David Hobson, managing director of security consultancy Global Secure Systems, says: "There is downward pressure on product margins from licence vendors looking for a renewal. The market likes working with them as they get cheap deals, but the vendors have to be careful as people will end up not investing in their sales people or providing a proper support structure."
Some resellers are reinforcing the situation by agreeing to operate purely on a rebate rather than a margin model in these commodity areas. This means that if they generate £100,000 of business, for example, they will obtain a rebate of 5%.
But Hobson warns that there are too many people out there with too little expertise, which is potentially devaluing the market.
Another way that channel partners are trying to deal with falling margins is to expand into new areas such as networking and storage. Bell Micro's Callacher says the distributor currently does 50%-60% of its business through security specialists and the rest through generalists, some of which are traditional box-shifters and others that are more services-based.
But over the next year or so he expects to see a shift of between 10% and 15% away from specialists and towards services-based generalists. "As security threats are becoming more sophisticated, customers are starting to rely more on how people set up storage solutions (SharePoint and the like), which is not what they have traditionally looked at when thinking about their security posture," Callacher says.
The distributor recently merged its security and networking divisions together to exploit cross-selling opportunities more effectively as the "technology is very interlinked" and because networking sales have remained flat.
"When business times are tough, it focuses the mind on what you have to do to make money. The market is also becoming more aware and people are starting to understand that different products are increasingly reliant on each other and so they need to be familiar with more things," Callacher says.
This would appear to suggest that the security market is starting to polarise more markedly between dedicated security consultancies that cater to the more sophisticated requirements of large, often highly regulated companies, as well as the top end of the mid-market, and technical implementation-focused generalists that are increasingly handling security as simply one element of a bigger technology puzzle at the lower end.
One organisation that has chosen to focus on the professional services side of the equation is ITC Global Security. It currently generates 60%-70% of its revenues from consultancy and acting as a specialised security sub-contractor in larger enterprise outsourcing deals.
Tom Millar, managing director of ITC Global Security, indicates that sales rose by about 59% last year and are expected to show similar growth rates this year due to two key factors, both of which reflect customers' desire to cut costs in a recessionary climate.
He says on the one hand, many organisations are starting to realise that despite having spent large sums of money on information security products in the past, they still have a poor understanding of what security vulnerabilities they have and what potential threats they face.
As a result, they are increasingly interested in adopting a risk-based approach to information security management, something that has been talked about for some time but has up until now generated little action. "But people now need to understand what their threat profile is and what risks they face as a direct result of the financial collapse," says Millar.
The second factor is widespread headcount freezes or even the axing of security-related personnel - although the function has not been hit as badly as others - which has also led to new opportunities. It is this situation in particular that benefits companies like ITC Global Security, Millar says.

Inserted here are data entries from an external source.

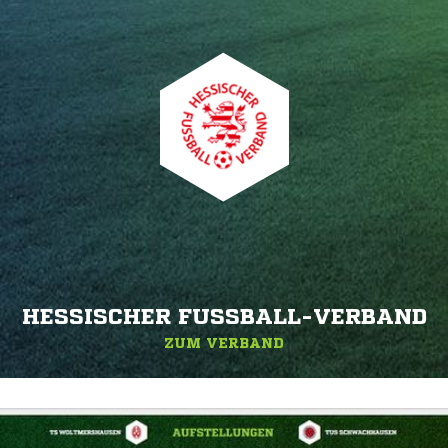
HESSISCHER FUSSBALL-VERBAND
ZUM VERBAND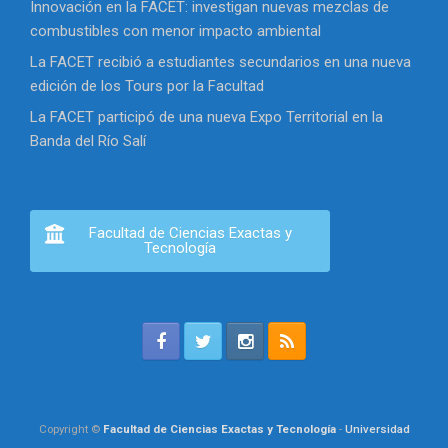
Innovación en la FACET: investigan nuevas mezclas de
combustibles con menor impacto ambiental
La FACET recibió a estudiantes secundarios en una nueva
edición de los Tours por la Facultad
La FACET participó de una nueva Expo Territorial en la
Banda del Río Salí
Facultad de Ciencias Exactas y
Tecnología
Copyright ©
Facultad de Ciencias Exactas y Tecnología
-
Universidad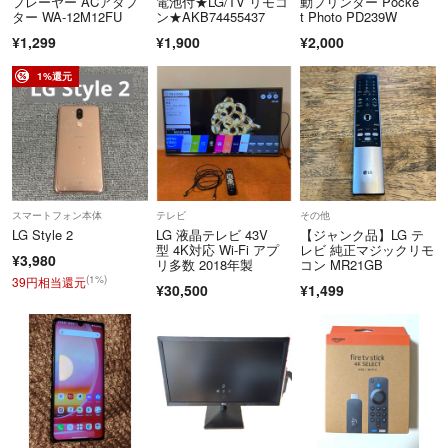
プレーヤー ACアダプ
電池付★LG/TV リモコ
動プリンター Pocke
ター WA-12M12FU
ン★AKB74455437
t Photo PD239W
¥1,299
¥1,900
¥2,000
1%還元
スマートフォン本体
テレビ
その他
LG Style 2
LG 液晶テレビ 43V
【ジャンク品】LG テ
型 4K対応 Wi-Fi アプ
レビ 純正マジックリモ
¥3,980
リ多数 2018年製
コン MR21GB
(1%)
39円相当還元
¥30,500
¥1,499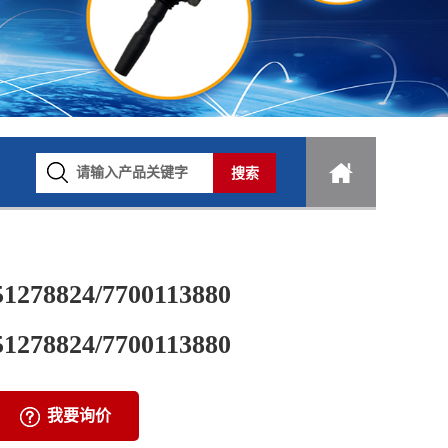
51278824/7700113880
51278824/7700113880
我要询价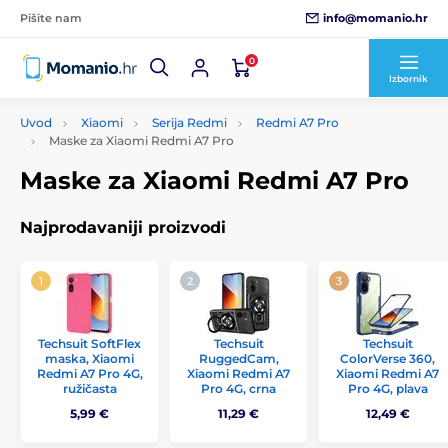
info@momanio.hr
Pišite nam
0
Izbornik
Uvod
Xiaomi
Serija Redmi
Redmi A7 Pro
Maske za Xiaomi Redmi A7 Pro
Maske za Xiaomi Redmi A7 Pro
Najprodavaniji proizvodi
Techsuit SoftFlex
Techsuit
Techsuit
maska, Xiaomi
RuggedCam,
ColorVerse 360,
Redmi A7 Pro 4G,
Xiaomi Redmi A7
Xiaomi Redmi A7
ružičasta
Pro 4G, crna
Pro 4G, plava
5,99 €
11,29 €
12,49 €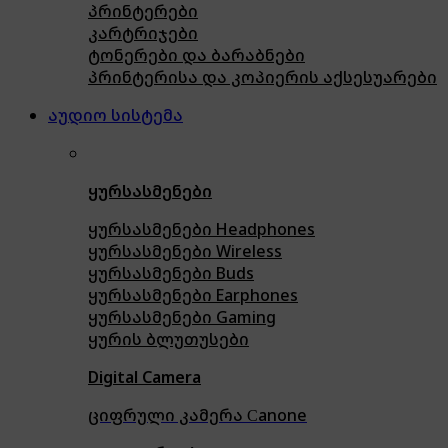
პრინტერები
კარტრიჯები
ტონერები და ბარაბნები
პრინტერისა და კოპიერის აქსესუარები
აუდიო სისტემა
ყურსასმენები
ყურსასმენები Headphones
ყურსასმენები Wireless
ყურსასმენები Buds
ყურსასმენები Earphones
ყურსასმენები Gaming
ყურის ბლუთუსები
Digital Camera
ციფრული კამერა Сanone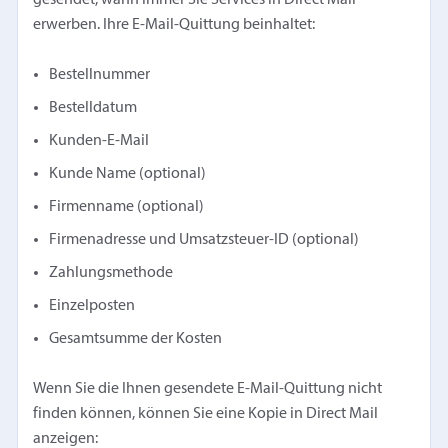
erwerben. Ihre E-Mail-Quittung beinhaltet:
Bestellnummer
Bestelldatum
Kunden-E-Mail
Kunde Name (optional)
Firmenname (optional)
Firmenadresse und Umsatzsteuer-ID (optional)
Zahlungsmethode
Einzelposten
Gesamtsumme der Kosten
Wenn Sie die Ihnen gesendete E-Mail-Quittung nicht
finden können, können Sie eine Kopie in Direct Mail
anzeigen:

As a result, it is seeing rising interest in three key areas: the purchase of modular outsourcing services; managed services; and technology such as security information and event management (SIEM).

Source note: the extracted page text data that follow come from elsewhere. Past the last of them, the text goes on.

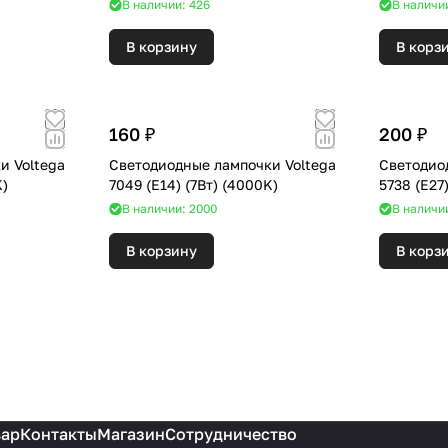
В наличии: 426
В наличи
В корзину
В корз
160 ₽
200 ₽
и Voltega
Светодиодные лампочки Voltega
Светодио
00K)
7049 (E14) (7Вт) (4000K)
В наличии: 2000
В наличи
В корзину
В корз
вар
Контакты
Магазин
Сотрудничество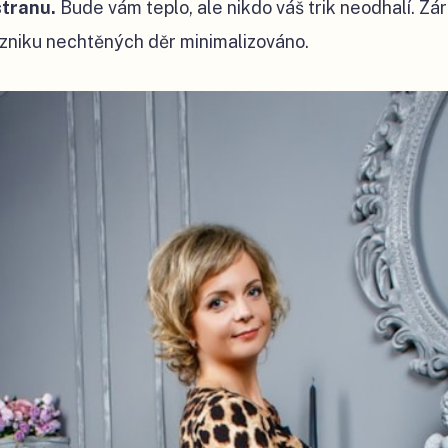
stranu.
Bude vám teplo, ale nikdo váš trik neodhalí. Zár
ko vzniku nechtěných děr minimalizováno.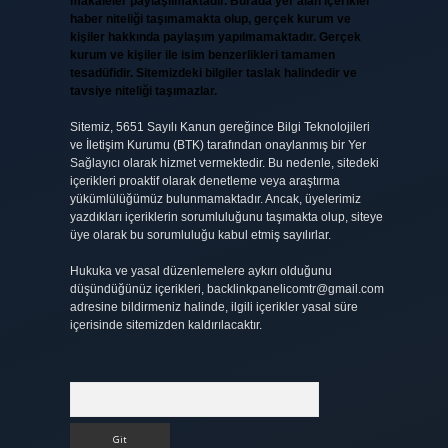
makaleler paylaşılmaktadır. Burada yer alan içerikler
haber niteliği taşımamakta olup, gerçek kurum ve
kişiler hakkında paylaşım yapılmamaktadır. Gerçek
kurum ve kişiler ile isim benzerlikleri tamamen
tesadüfidir. Sitemizdeki bilgiler taslak halindedir ve
tavsiye niteliği taşımazlar.
Sitemiz, 5651 Sayılı Kanun gereğince Bilgi Teknolojileri
ve İletişim Kurumu (BTK) tarafından onaylanmış bir Yer
Sağlayıcı olarak hizmet vermektedir. Bu nedenle, sitedeki
içerikleri proaktif olarak denetleme veya araştırma
yükümlülüğümüz bulunmamaktadır. Ancak, üyelerimiz
yazdıkları içeriklerin sorumluluğunu taşımakta olup, siteye
üye olarak bu sorumluluğu kabul etmiş sayılırlar.
Hukuka ve yasal düzenlemelere aykırı olduğunu
düşündüğünüz içerikleri,
backlinkpanelicomtr@gmail.com
adresine bildirmeniz halinde, ilgili içerikler yasal süre
içerisinde sitemizden kaldırılacaktır.
Arama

SIEM tools plug into existing network infrastructure and report on trends, patterns and security events across the enterprise via a graphical dashboard and managed services, and are key to providing more "visibility" into what is occurring on a day-to-day basis.

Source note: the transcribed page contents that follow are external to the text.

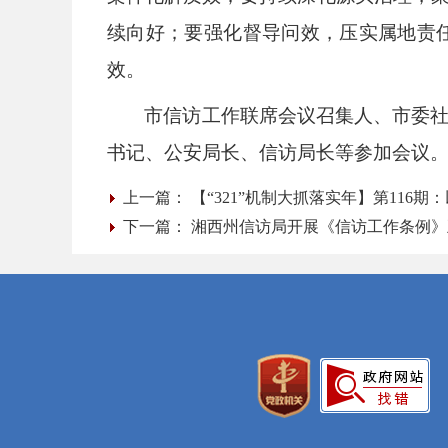
续向好；要强化督导问效，压实属地责
效。
市信访工作联席会议召集人、市委
书记、公安局长、信访局长等参加会议
上一篇：
【“321”机制大抓落实年】第11
下一篇：
湘西州信访局开展《信访工作条例》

But it is in the managed services space that Millar expects to see the most growth over the coming years. While this area accounts for about 30% of the firm's revenue today, he expects it to grow to more like 50% or 60% over the next 24 months.
VADition's Desmond is equally enthusiastic about the prospects for the sector. Therefore, from December, the distributor intends to offer its partners white label security monitoring and management services to resell. These will include providing customers with performance analyses, threat mitigation reports and monthly updates.
"Our partners will sell the boxes and make money on the upfront installation of the product as well as annuity-based revenues, but we will do the back-end monitoring and management. So ABC VAR will provide the veneer to the customer and answer support calls during the working day, but we will do it out of hours," Desmond says.
Data loss prevention
Pentura's Smith believes data leak prevention (DLP) will be another big growth area over the next 12 to 18 months. "We have seen some success with it this year, but it has moved higher up people's agendas due to the multiple data loss scandals recently. I think we will see more progression, so we believe that next year will be big for DLP," he says.
As many customers do not know where to begin in tackling the issue, the firm has set up a data risk service. This entails undertaking data discovery to establish where information resides in the organisation and where it should be, classifying data into meaningful categories, and introducing a DLP tool to make it easier to enforce related information security policies.
Bell Micro's Callacher agrees that pent-up demand relating to DLP is likely to be unleashed in the next financial year. He indicates that such activity involves securing corporate information in three key formats: data in use, which includes establishing who should have access to what information; data in motion, which covers any information, including e‑mail traffic, that is crossing either internal or public networks; and static data, which includes information stored in databases and other systems.
"The Ponemon Institute says 88% of data breaches come from inside the workplace as a result of genuine mistakes rather than maliciousness by staff, as well as broken processes and procedures. But people are starting to value data more so there will be a strong market for data loss prevention products and services next year to help people minimise risk," Callacher says.
What this all means in terms of future growth is that the outlook for the sector is likely to remain relatively positive over the year ahead.
"I think 'green shoots' is a good description. Customers are saying that things are livening up and I do not see much doom and gloom in this space. There will be plenty of headroom for a while to come as security is a constantly moving target. I cannot see that ever really changing," concludes Pentura's Smith.